The suggestion may be nothing but a
coincidence: the two men see the same
world, and its end is like its beginning;
down is up and up is down, the new is
old and the old is new, and strife is justice.
At least we know nothing of justice if
we know nothing of strife. It is tension that
maintains our equilibrium; if opposites
could not feel each other in the dark there
would be no possibility of light. Good
fences make good neighbors--each knows
where he is and what confines him.
Without a wall between them, each would
confuse himself with the other and cease
to exist; or if there were fighting, it would
be too close--a mere scramble, in which
neither party could be made out. Distance
is a good thing, and so is admitted
difference, even when it sounds like hostility.
For there can be a harmony of separate
sounds that seem to be at war with another,
but one sound is like no sound at all,
or else it is like death. Let each thing know
its limits even as it strains to pass
them. No limit will ever be passed, since indeed
it is a limit. Which does not mean that
we shall never stare across the void between
ourselves and others. People, for
instance, who look at the sea--
They cannot look out far,
They cannot look in deep.
But when was that ever a
bar
To any watch they keep?
It is human to want to know more than we
can. But it is most human to know what
"cannot" means.
Frost never says these things either;
his poems only suggest them, and suggest
further things that contradict them. His
muse, like the truth, is cantankerous; it
keeps on turning up fresh evidence
against itself. And yet we cannot miss the
always electric presence of
opposition--two things or persons staring at each other
across some kind of wall. Frost has no
interest in doors that do not lock, in friends
who do not know they are enemies too, or
in enemies who do not know how to
pretend they are friends, and even
believe it as far as things can go. His drumlin
woodchuck sits forth from his habitation
like one who invites the world to come
and visit him; but he never forgets the
two-door burrow at his back. So Frost
himself can reflect upon the triple
bronze that guards him from infinity: his skin,
his house, and his country. If he is
greatly interested in the stars, and no poet is
more so, the reason is that they are
another world which he can see from this one,
and accept or challenge as the mood of
the moment dictates. They burn in their
places as he burns in his, and it is
just as well that neither fire can consume the
other; yet each of them is a fire, and
secretly longs to mingle with its far neighbor.

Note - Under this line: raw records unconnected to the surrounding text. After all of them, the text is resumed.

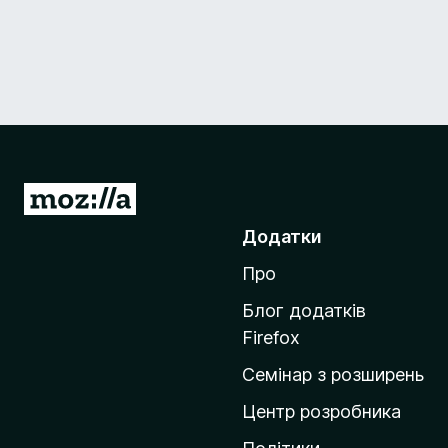
П
е
Додатки
р
Про
е
й
Блог додатків
т
Firefox
и
Семінар з розширень
н
а
Центр розробника
д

The great thing about man for Frost is
that he has the power of standing still where
he is. He is on the earth, and it is
only one of many places, and perhaps every
other place is better. But this is his
place, where in spite of his longing to leave it
he can stay till his time comes. Like
any other distinguished person, Frost lives in
two worlds at once: this one, and
another one which only makes it more attractive.
The superiority of the other one is what
proves the goodness of the one we have,
which doggedly we keep on loving, as
doggedly it tolerates and educates us if we
let it do so. Wisdom is enduring it
exactly as it is; courage is being familiar with it
and afraid of it in the right
proportions; temperance is the skill to let it be; and
justice is the knowledge that between it
and you there will always be a lover's
quarrel, never to die into cold silence
and never to be made up. The main thing is
the mutual respect.
Not that Frost wants us to think he
knows everything.
If, as they say, some dust
thrown in my eyes
Will keep my talk from
getting overwise,
I'm not the one for putting
off the proof.
Let it be overwhelming, off
a roof
And round a corner,
blizzard snow for dust,
And blind me to a
standstill if it must.
His vision is the comic vision that
doubts even itself. But it remembers all it can of
what it always knew, and rests, in so
far as the mind can ever rest, on the sum of
its memories. The comic genius ignores
nothing that seems true, however
inconvenient it may be for something else
that seems as true.
The groundwork of all faith
is human woe. . . .
There's nothing but
injustice to be had,
No choice is left a poet
you might add,
But how to take the curse,
tragic or comic.
The choice of Frost is clear. His humor,
an indispensable thing in any great poet,
is in his case the sign that he has
decided to see everything that he can see. No man
of course sees all the world, but the
poorest man is the one who blinds himself.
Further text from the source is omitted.